Thomas Leighton Edwards (December 12, 1899 – January 28, 1980) was an American football player. He played college football at the University of Michigan, where he was an All-American tackle for the Michigan Wolverines. Edward played professional football for one season, in 1926, with the New York Yankees of the American Football League and the Detroit Panthers of the National Football League (NFL).

==Youth==
A native of Traverse City, Michigan, Edwards was a second generation Wolverine football player. His father, Randolph Thomas Edwards (known as R.T.), was a rusher for the 1879 Michigan Wolverines football team, the first intercollegiate football squad to represent the University of Michigan. His grandparents, Thomas Edwards and Elizabeth Harriet, immigrated to Michigan from Brownsover, Warwickshire in England, just 1.5 miles from Rugby, Warwickshire.

==University of Michigan==
Edwards attended the University of Michigan where he earned his first letter as a football player in 1924. In 1925, he played guard and tackle for the Michigan Wolverines squad that legendary coach Fielding H. Yost called "the best team I ever coached." Edwards suffered a torn ligament injury in October 1925, and started only five of Michigan's eight games in 1925.

In 1925, Billy Evans wrote: "The consensus is that Edwards of Michigan is the best tackle in the Big Ten. However, the fact that he has been out of the game so much because of injuries caused the experts to relegate him to the second team. At getting down the field, Edwards is a wonder and when he tackles an opponent he stays tackled. But due to the limited amount he has played it would be almost unfair to rate him ahead of men who have been in every game." Evans' omission of Edwards from his All-Western team drew criticism from another writer who opined: "Most sports writers will agree that Edwards is one of the greatest tackles ever to be produced at any school and is justly deserving of All-American selection, let alone All-Conference."

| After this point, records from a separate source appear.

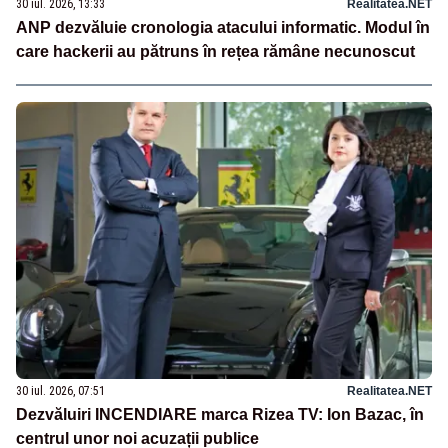
30 iul. 2026, 13:33
Realitatea.NET
ANP dezvăluie cronologia atacului informatic. Modul în
care hackerii au pătruns în rețea rămâne necunoscut
30 iul. 2026, 07:51
Realitatea.NET
Dezvăluiri INCENDIARE marca Rizea TV: Ion Bazac, în
centrul unor noi acuzații publice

Edwards was named as a first-team All-American at right tackle by Walter Eckersall of the Chicago Tribune. Eckersall said: "Edwards made his presence felt in every Michigan game." Edwards was also selected as a second-team All-American by Grantland Rice for Collier's Weekly and Norman E. Brown. He was also selected to play in the inaugural East–West Shrine Game on December 26, 1925, in San Francisco. The 1925 Michigan team had six All-Americans, including Edwards, Bennie Oosterbaan, Benny Friedman, Robert J. Brown, Bo Molenda and Harry Hawkins.

==Professional football==
In 1926, Edwards played for the American Football League's New York Yankees with Red Grange, Angus Goetz, and Paul G. Goebel. He also played in 12 games for the Detroit Panthers of the National Football League (NFL) in 1926.

==Later years==
After his career as a football player ended, Edwards became the athletic director for the Detroit Police Department. He also appraised real estate and lived in Dearborn, Michigan for many years. In the 1960s, he purchased the family farm outside of Central Lake, Michigan and lived there until his death. He wrote a column for the local paper called "The Old Crab."

Edwards died in Clearwater, Florida at age 80 in 1980. In the summer of the same year, the family farm built by his maternal grandfather, S. B. Anway, celebrated its centennial anniversary. He was buried at Lakeview Cemetery in Torch Lake, Michigan.